To begin with, the practitioner may practice fixing the mind, then gradually turn to following the breath and listening to the breath; or may choose to stay with fixing the mind from beginning to end.
Breathing (regulating the breath)
Regulation of the breathing has proved to be an important aspect in Qigong therapy. One aims, through practice, to change from breathing in the chest to abdominal breathing, thus developing one's respiration from the shallow to the deep. This deepening of the breathing has the effect of expanding lung capacity, promoting circulation of oxygen in the blood, massaging the internal abdominal organs, and helping digestion and assimilation of food.
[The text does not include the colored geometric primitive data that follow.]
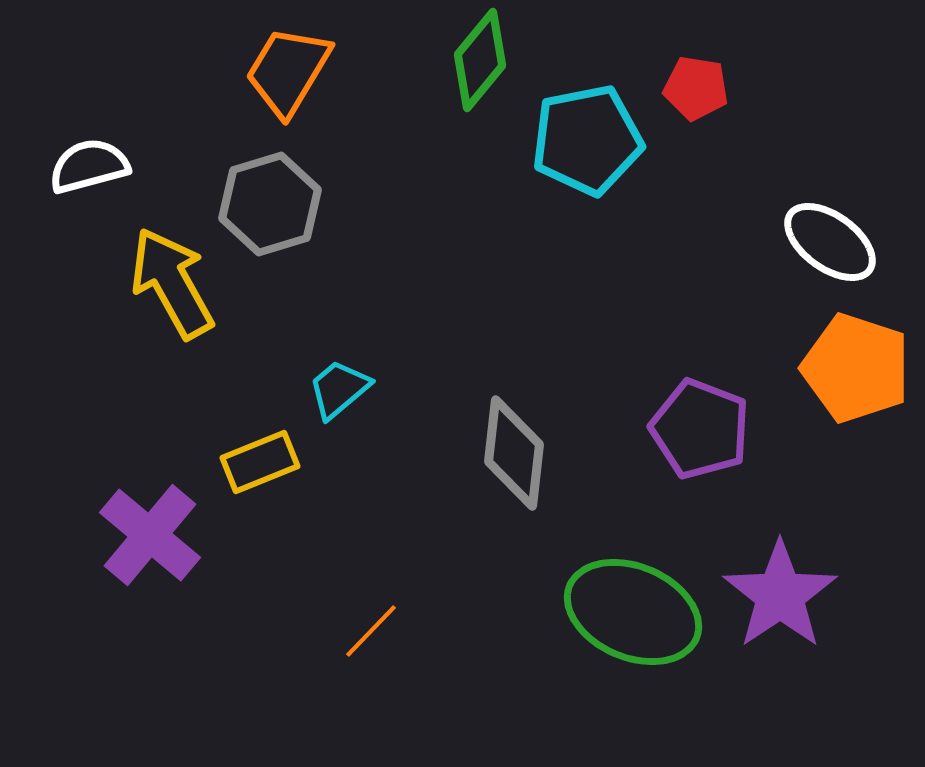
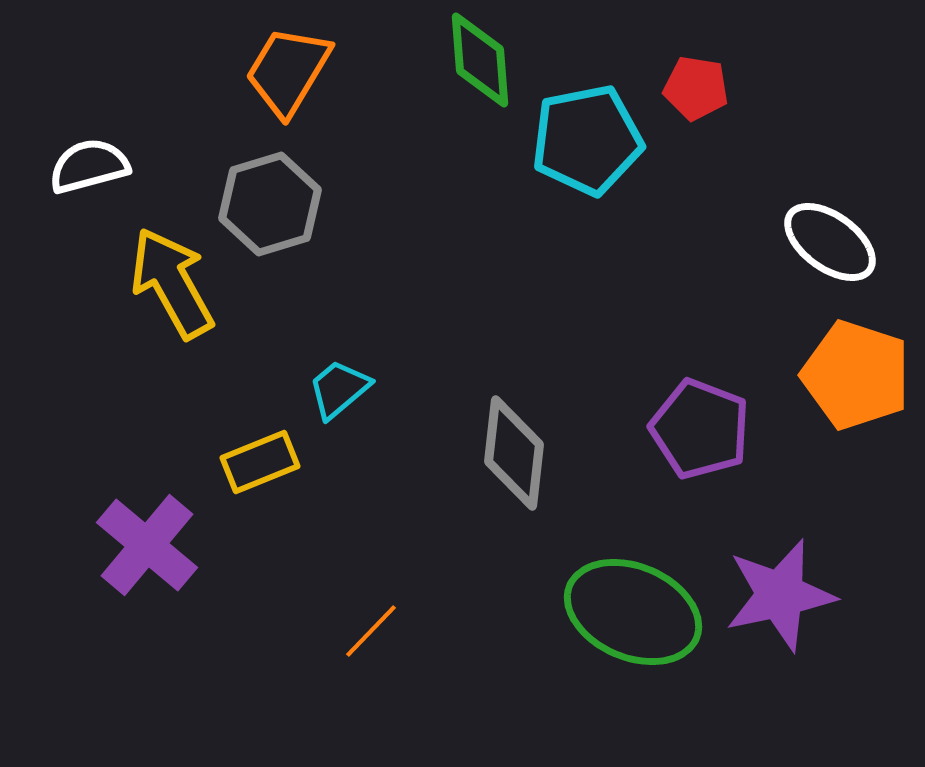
green diamond: rotated 44 degrees counterclockwise
orange pentagon: moved 7 px down
purple cross: moved 3 px left, 10 px down
purple star: rotated 22 degrees clockwise
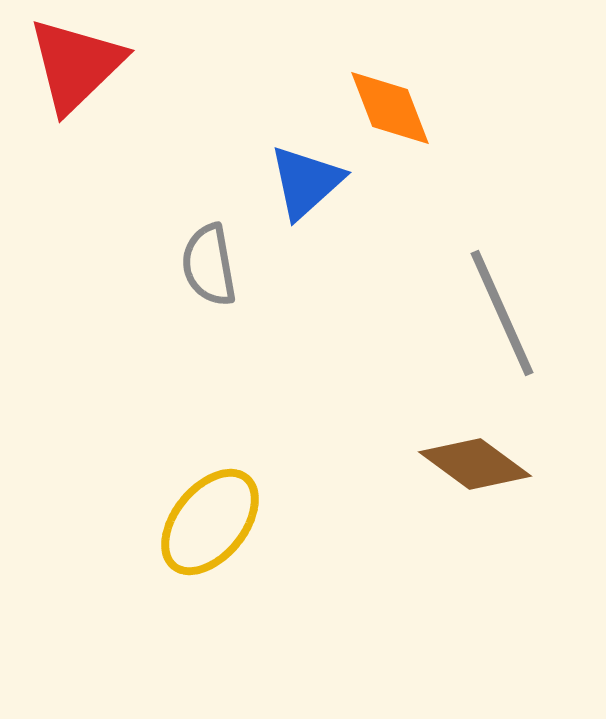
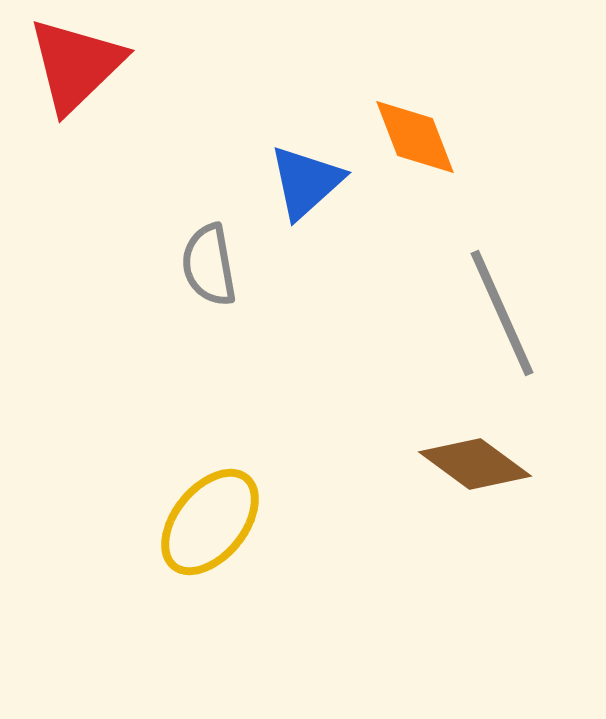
orange diamond: moved 25 px right, 29 px down
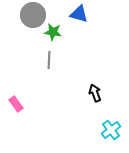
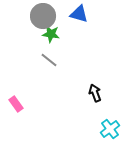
gray circle: moved 10 px right, 1 px down
green star: moved 2 px left, 2 px down
gray line: rotated 54 degrees counterclockwise
cyan cross: moved 1 px left, 1 px up
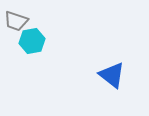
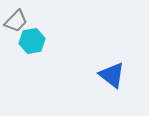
gray trapezoid: rotated 65 degrees counterclockwise
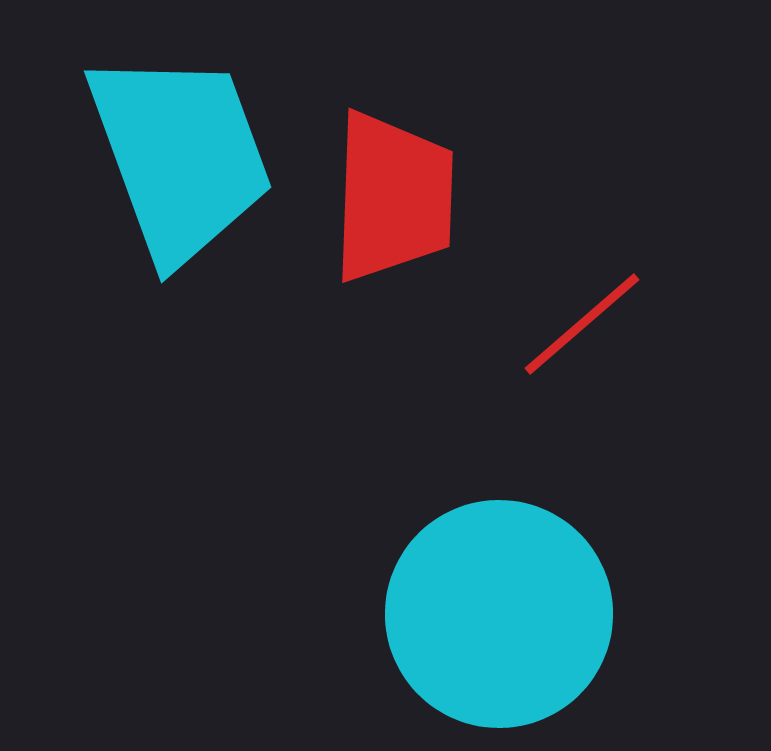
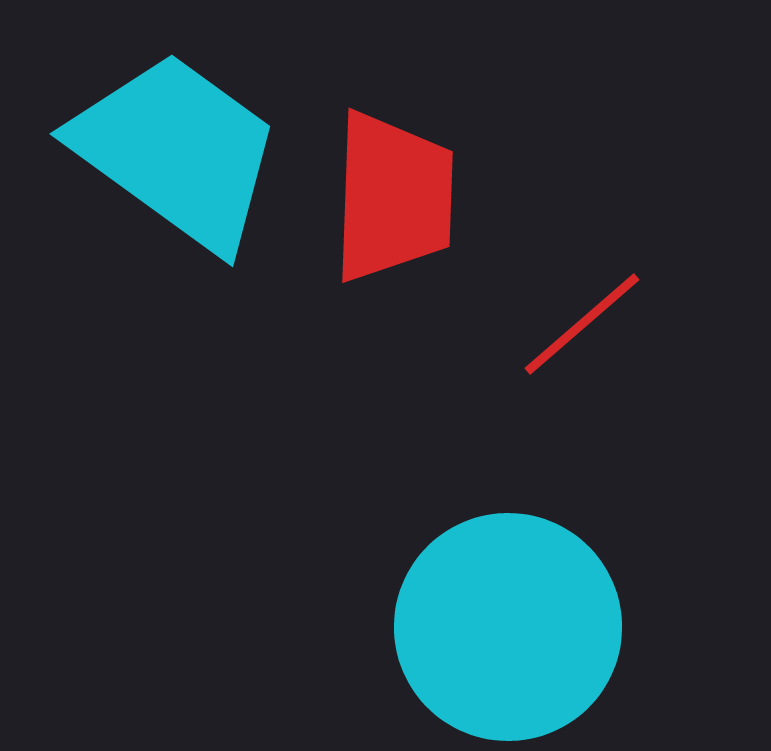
cyan trapezoid: moved 3 px left, 5 px up; rotated 34 degrees counterclockwise
cyan circle: moved 9 px right, 13 px down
Styles emphasizing the practice of breathing usually distinguish four major types or methods:
Natural Breathing:This is one's innate way of respiration, normal to everyone, without any interference or control by the mind. Although it may well be soft and even, it has the disadvantage of not being very deep. Complementary Breathing: In this form one expands the abdomen outwards as one inhales and contracts it as one exhales. As the movement of the abdomen develops, one gradually achieves abdominal breathing. Reversed Breathing: This is the opposite of complementary breathing. As one inhales the abdomen is contracted, and as one exhales it is expanded. This method gives greater scope and intensity to the use of muscles in breathing. Stopping the Breathing: Here, during or after inhalation or exhalation the practitioner stops the passage of air for a short while and then continues. This method helps focus the mind on the action of the control of breath.
Other than those mentioned above there are certain special breathing methods which should only be used in accordance with certain illnesses. No matter which method is used, however, one must be sure to develop it slowly and gradually by degrees, without forcing it or striving for quick results.